┏━━

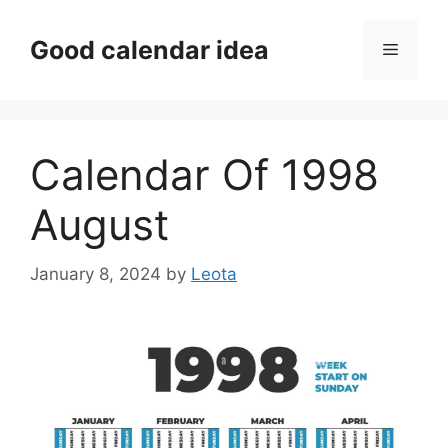
Skip
to
Good calendar idea
Menu
content
Calendar Of 1998
August
January 8, 2024
by
Leota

┗━━

Goal of the exercise: Return the material verbatim; the images are not to appear in the copy.

Answer to this task:
Skip
to
Good calendar idea
Menu
content
Calendar Of 1998
August
January 8, 2024
by
Leota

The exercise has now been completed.